#### What is required
All of the data should be repeated exactly; pictures are not part of the copy.

#### Data excerpt

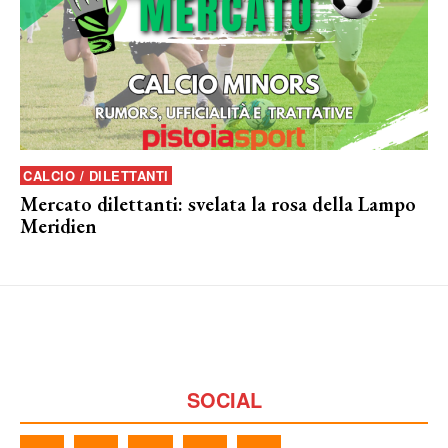
CALCIO / DILETTANTI
Mercato dilettanti: svelata la rosa della Lampo
Meridien
SOCIAL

#### Solution for this task
CALCIO / DILETTANTI
Mercato dilettanti: svelata la rosa della Lampo
Meridien
SOCIAL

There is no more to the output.